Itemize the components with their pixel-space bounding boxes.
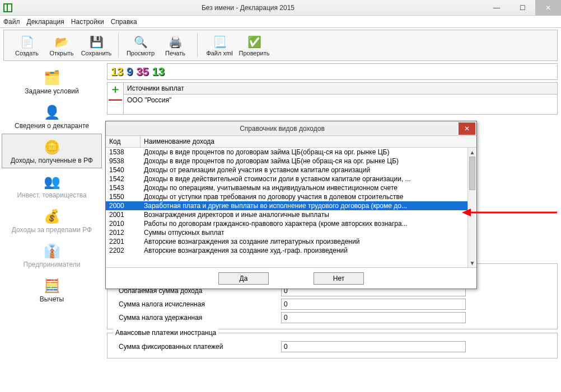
input-tax-withheld[interactable]	[281, 312, 466, 323]
coins-icon: 🪙	[3, 138, 100, 157]
row-code: 2000	[106, 202, 141, 210]
row-name: Доходы в виде процентов по договорам зай…	[141, 148, 476, 156]
row-name: Доходы в виде процентов по договорам зай…	[141, 157, 476, 165]
dialog-list[interactable]: 1538Доходы в виде процентов по договорам…	[106, 148, 476, 267]
svg-marker-1	[462, 209, 471, 216]
calculator-icon: 🧮	[3, 276, 100, 295]
toolbar: 📄Создать 📂Открыть 💾Сохранить 🔍Просмотр 🖨…	[3, 30, 558, 61]
toolbar-print[interactable]: 🖨️Печать	[158, 34, 193, 56]
toolbar-separator	[197, 33, 198, 58]
rate-tab-35[interactable]: 35	[136, 65, 148, 78]
income-type-row[interactable]: 1538Доходы в виде процентов по договорам…	[106, 148, 476, 157]
sidebar-item-declarant[interactable]: 👤Сведения о декларанте	[2, 99, 102, 134]
maximize-button[interactable]: ☐	[509, 0, 535, 16]
row-code: 2012	[106, 229, 141, 237]
rate-tab-13[interactable]: 13	[111, 65, 123, 78]
row-code: 1550	[106, 193, 141, 201]
col-code: Код	[106, 136, 141, 147]
row-code: 1543	[106, 184, 141, 192]
row-name: Доходы по операциям, учитываемым на инди…	[141, 184, 476, 192]
income-type-row[interactable]: 1543Доходы по операциям, учитываемым на …	[106, 183, 476, 192]
row-name: Авторские вознаграждения за создание лит…	[141, 238, 476, 245]
menu-file[interactable]: Файл	[3, 18, 20, 26]
col-name: Наименование дохода	[141, 136, 476, 147]
annotation-arrow	[462, 207, 557, 218]
dialog-title: Справочник видов доходов	[106, 125, 459, 133]
income-type-row[interactable]: 2001Вознаграждения директоров и иные ана…	[106, 210, 476, 219]
income-type-row[interactable]: 2202Авторские вознаграждения за создание…	[106, 246, 476, 255]
rate-tab-13b[interactable]: 13	[152, 65, 165, 78]
tree-icon: 🗂️	[3, 68, 100, 87]
window-title: Без имени - Декларация 2015	[12, 4, 484, 12]
sidebar-item-deductions[interactable]: 🧮Вычеты	[2, 272, 102, 307]
input-tax-calculated[interactable]	[281, 299, 466, 310]
row-name: Доходы в виде действительной стоимости д…	[141, 175, 476, 183]
income-type-row[interactable]: 1550Доходы от уступки прав требования по…	[106, 192, 476, 201]
row-name: Работы по договорам гражданско-правового…	[141, 220, 476, 228]
sidebar-item-income-abroad[interactable]: 💰Доходы за пределами РФ	[2, 203, 102, 238]
app-icon	[3, 3, 12, 12]
toolbar-preview[interactable]: 🔍Просмотр	[123, 34, 158, 56]
menu-bar: Файл Декларация Настройки Справка	[0, 16, 561, 28]
label-fixed-payments: Сумма фиксированных платежей	[113, 343, 281, 351]
row-code: 2010	[106, 220, 141, 228]
income-type-row[interactable]: 2000Заработная плата и другие выплаты во…	[106, 201, 476, 210]
label-tax-calculated: Сумма налога исчисленная	[113, 300, 281, 308]
source-row[interactable]: ООО "Россия"	[124, 95, 557, 106]
sidebar-item-income-rf[interactable]: 🪙Доходы, полученные в РФ	[2, 134, 102, 168]
row-code: 2202	[106, 247, 141, 254]
advance-legend: Авансовые платежи иностранца	[113, 329, 218, 337]
sidebar-item-conditions[interactable]: 🗂️Задание условий	[2, 64, 102, 99]
minimize-button[interactable]: —	[484, 0, 509, 16]
check-icon: ✅	[237, 34, 272, 50]
save-icon: 💾	[79, 34, 114, 50]
row-code: 1540	[106, 166, 141, 174]
preview-icon: 🔍	[123, 34, 158, 50]
sidebar-item-entrepreneurs[interactable]: 👔Предприниматели	[2, 238, 102, 272]
dialog-header-row: Код Наименование дохода	[106, 136, 476, 148]
income-type-row[interactable]: 2201Авторские вознаграждения за создание…	[106, 237, 476, 246]
remove-source-button[interactable]: —	[109, 95, 122, 103]
close-button[interactable]: ✕	[535, 0, 561, 16]
rate-tab-9[interactable]: 9	[127, 65, 133, 78]
scroll-up-icon[interactable]: ▲	[468, 148, 476, 157]
dialog-ok-button[interactable]: Да	[218, 272, 269, 285]
people-icon: 👥	[3, 172, 100, 191]
open-folder-icon: 📂	[44, 34, 79, 50]
print-icon: 🖨️	[158, 34, 193, 50]
xml-file-icon: 📃	[202, 34, 237, 50]
scroll-down-icon[interactable]: ▼	[468, 258, 476, 267]
menu-settings[interactable]: Настройки	[71, 18, 104, 26]
scroll-thumb[interactable]	[469, 157, 475, 190]
sidebar-item-invest[interactable]: 👥Инвест. товарищества	[2, 168, 102, 203]
row-code: 2201	[106, 238, 141, 245]
toolbar-open[interactable]: 📂Открыть	[44, 34, 79, 56]
row-code: 2001	[106, 211, 141, 219]
row-name: Авторские вознаграждения за создание худ…	[141, 247, 476, 254]
toolbar-separator	[118, 33, 119, 58]
input-fixed-payments[interactable]	[281, 341, 466, 352]
income-type-row[interactable]: 9538Доходы в виде процентов по договорам…	[106, 157, 476, 166]
toolbar-save[interactable]: 💾Сохранить	[79, 34, 114, 56]
person-icon: 👤	[3, 103, 100, 122]
toolbar-check[interactable]: ✅Проверить	[237, 34, 272, 56]
title-bar: Без имени - Декларация 2015 — ☐ ✕	[0, 0, 561, 16]
income-type-row[interactable]: 2012Суммы отпускных выплат	[106, 228, 476, 237]
income-type-row[interactable]: 2010Работы по договорам гражданско-право…	[106, 219, 476, 228]
dialog-close-button[interactable]: ✕	[459, 122, 475, 135]
row-name: Суммы отпускных выплат	[141, 229, 476, 237]
row-code: 9538	[106, 157, 141, 165]
menu-declaration[interactable]: Декларация	[27, 18, 64, 26]
rate-tabs: 13 9 35 13	[107, 63, 558, 80]
menu-help[interactable]: Справка	[111, 18, 137, 26]
dialog-cancel-button[interactable]: Нет	[314, 272, 364, 285]
label-tax-withheld: Сумма налога удержанная	[113, 314, 281, 322]
advance-fieldset: Авансовые платежи иностранца Сумма фикси…	[107, 333, 558, 358]
toolbar-create[interactable]: 📄Создать	[10, 34, 44, 56]
row-code: 1538	[106, 148, 141, 156]
toolbar-xml[interactable]: 📃Файл xml	[202, 34, 237, 56]
income-type-row[interactable]: 1542Доходы в виде действительной стоимос…	[106, 174, 476, 183]
income-type-row[interactable]: 1540Доходы от реализации долей участия в…	[106, 166, 476, 174]
row-name: Доходы от реализации долей участия в уст…	[141, 166, 476, 174]
row-code: 1542	[106, 175, 141, 183]
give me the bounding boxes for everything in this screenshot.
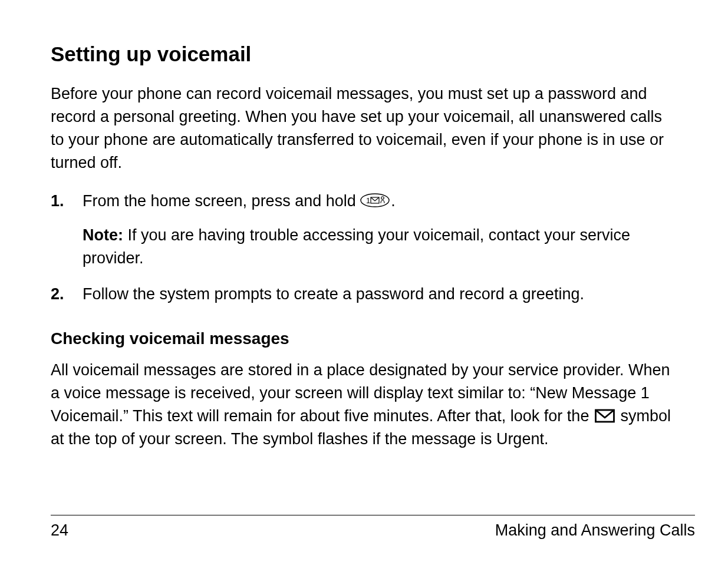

================

PROBLEM TO SOLVE:
List the lines of the material in which the word "налога" occurs.

ANSWER TO THE EXERCISE:
label-tax-calculated: Сумма налога исчисленная	[113, 300, 281, 308]
label-tax-withheld: Сумма налога удержанная	[113, 314, 281, 322]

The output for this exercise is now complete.